Prerequisite: Junior Focus: Why and When


Table of Contents

  1. Introduction
  2. When to Write a Doc — and When to Just Spike
  3. The RFC Lifecycle
  4. Running a Comment Period
  5. The RFC Header / Status Block
  6. A Review-Comment Thread, Annotated
  7. Async Written Review vs Meeting-Driven Decisions
  8. Disagree and Commit
  9. From Resolved Doc to Implementable Plan + ADR
  10. Cross-Cutting Concerns Are Not Optional
  11. Trade-offs
  12. Edge Cases
  13. Tricky Points
  14. Best Practices
  15. Test Yourself
  16. Summary
  17. Diagrams

Introduction

Focus: Why and When

At the junior level a design doc is a document with sections you fill in. At the middle level it's a process you run — you decide whether the change warrants a doc at all, you publish it, you drive a comment period to a decision, you handle disagreement, and you turn the resolved proposal into work plus a durable record.

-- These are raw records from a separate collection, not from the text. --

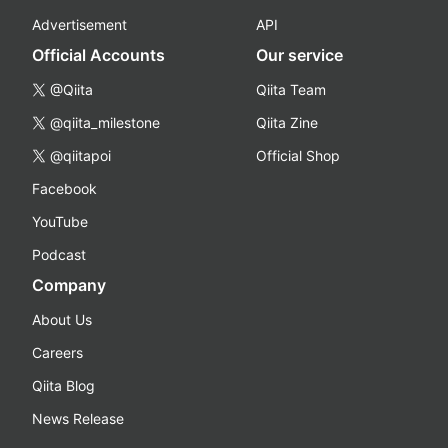
Advertisement
API
Official Accounts
Our service
@Qiita
Qiita Team
@qiita_milestone
Qiita Zine
@qiitapoi
Official Shop
Facebook
YouTube
Podcast
Company
About Us
Careers
Qiita Blog
News Release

The recurring judgement call is between two failure modes:

  • Under-process — building straight from a hallway conversation; no shared plan, no review, mistakes surface in production.
  • Over-process — an RFC with three reviewers and a two-week comment period for a one-day change; the process costs more than the decision it's protecting.

The middle skill is calibrating: does this change deserve a doc, and how heavy a process? — and then running that process well.

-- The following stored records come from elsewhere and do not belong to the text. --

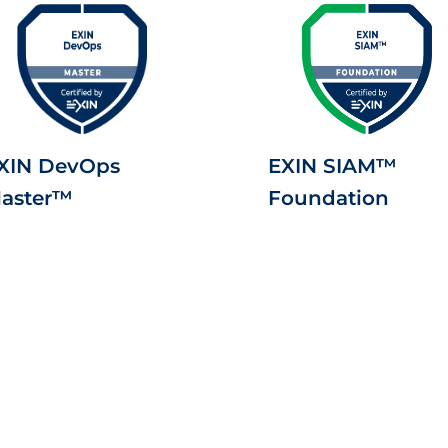
XIN DevOps
EXIN SIAM™
aster™
Foundation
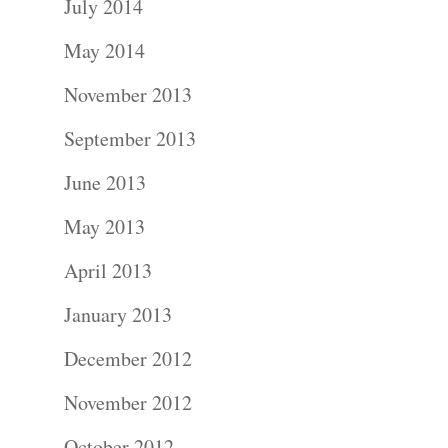
July 2014
May 2014
November 2013
September 2013
June 2013
May 2013
April 2013
January 2013
December 2012
November 2012
October 2012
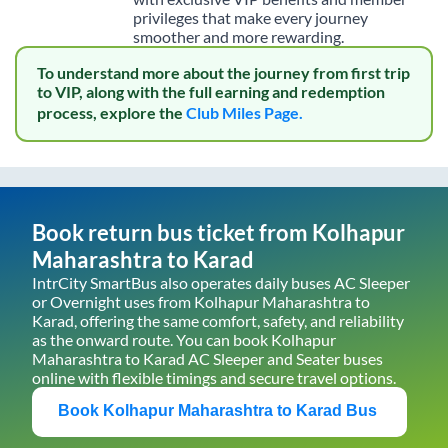
privileges that make every journey
smoother and more rewarding.
To understand more about the journey from first trip
to VIP, along with the full earning and redemption
process, explore the
Club Miles Page.
Book return bus ticket from
Kolhapur
Maharashtra
to
Karad
IntrCity SmartBus also operates daily buses AC Sleeper
or Overnight uses from
Kolhapur Maharashtra
to
Karad
, offering the same comfort, safety, and reliability
as the onward route. You can book
Kolhapur
Maharashtra
to
Karad
AC Sleeper and Seater buses
online with flexible timings and secure travel options.
Book
Kolhapur Maharashtra
to
Karad
Bus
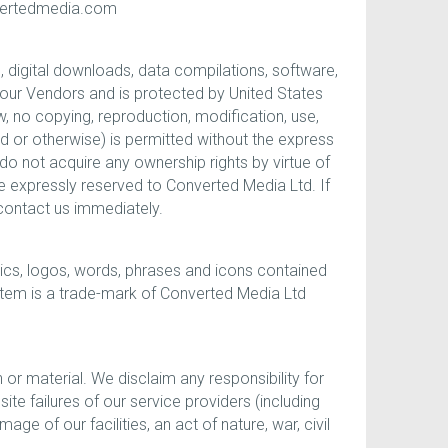
nvertedmedia.com
s, digital downloads, data compilations, software,
r our Vendors and is protected by United States
, no copying, reproduction, modification, use,
ad or otherwise) is permitted without the express
o not acquire any ownership rights by virtue of
e expressly reserved to Converted Media Ltd. If
 contact us immediately.
ics, logos, words, phrases and icons contained
 item is a trade-mark of Converted Media Ltd
n or material. We disclaim any responsibility for
te failures of our service providers (including
e of our facilities, an act of nature, war, civil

When to Write a Doc — and When to Just Spike

A doc is justified when the cost of getting the decision wrong exceeds the cost of writing and reviewing the doc. That favors a doc when the work is large, irreversible, cross-team, or genuinely uncertain — and favors skipping it when the change is small, reversible, and obvious.

But there's a third option people forget: the spike. A spike is a quick, throwaway prototype you write to answer a question the doc can't answer from the armchair — "will this library even do what we need?", "is this query fast enough?". When the central risk is a technical unknown, a half-day spike often produces more certainty than a day of speculative writing.

Situation Best tool
Small, reversible, obvious change No doc — PR description
Significant feature, design is the hard part Design doc
Cross-team / irreversible / contentious RFC with comment period
The risk is "does this even work?" Spike first, then a short doc with the answer
You're stuck deciding between two libraries on paper Spike both, then write the doc citing results

A spike and a doc aren't rivals — the best docs are often informed by a spike. Spike to remove the technical unknown; write to align people on the now-known approach.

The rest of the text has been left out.